In particolare, il contribuente risultava essere proprietario, al momento dell’acquisto dell’abitazione per la quale aveva usufruito delle agevolazioni “prima casa”, anche di un altro immobile abitativo, per una quota del 5 %, ubicato nel medesimo Comune.
La Cassazione ha ricordato la propria giurisprudenza secondo la quale chi ha il possesso di un’altra casa non idonea all’uso abitativo, sia per circostanze di natura oggettiva (come l’inabitabilità), che di natura soggettiva (come un fabbricato inadeguato per dimensioni o caratteristiche qualitative), può godere ugualmente delle agevolazioni in questione.
Inoltre, l’acquisto di una quota particolarmente esigua di un immobile, non comportando il potere di disporne come abitazione propria, non realizza l’intento abitativo, che è la finalità perseguita dal legislatore, ed è, quindi, sostanzialmente assimilabile alla titolarità di un immobile inidoneo a soddisfare le esigenze abitative.
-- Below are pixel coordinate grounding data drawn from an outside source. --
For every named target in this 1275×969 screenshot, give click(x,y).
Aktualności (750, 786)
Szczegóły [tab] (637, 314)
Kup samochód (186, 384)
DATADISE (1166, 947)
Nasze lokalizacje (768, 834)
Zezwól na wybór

In più, nel caso di specie il contribuente aveva acquistato l’altro immobile in epoca antecedente al matrimonio, insieme alla futura moglie, e successivamente aveva comunque optato per il regime della separazione dei beni.
La normativa in materia di agevolazioni “prima casa” prevede che l’acquirente deve inserire nel contratto la dichiarazione di non essere titolare esclusivo o in comunione legale con il coniuge dei diritti di proprietà, usufrutto, uso ed abitazione di altra casa di abitazione nel territorio del Comune nel quale è situato l’immobile da acquistare.
Pertanto, la Corte di Cassazione ha evidenziato che soltanto la comunione legale tra i coniugi ostacola l’applicazione dell’agevolazione fiscale. La titolarità di una quota di un appartamento in comunione, invece, non preclude il beneficio.
La Cassazione ha, ancora una volta, ribadito che la facoltà di usare il bene comune non consente di destinare la casa comune ad abitazione di uno solo dei comunisti. Quindi, la titolarità di una quota è una condizione simile a quella della titolarità di un immobile inidoneo a soddisfare le esigenze abitative dell’acquirente, compatibile con le agevolazioni “prima casa”.
La pronuncia impugnata dal contribuente è stata, pertanto, cassata e la causa è stata decisa nel merito, con l’accoglimento del ricorso introduttivo del contribuente.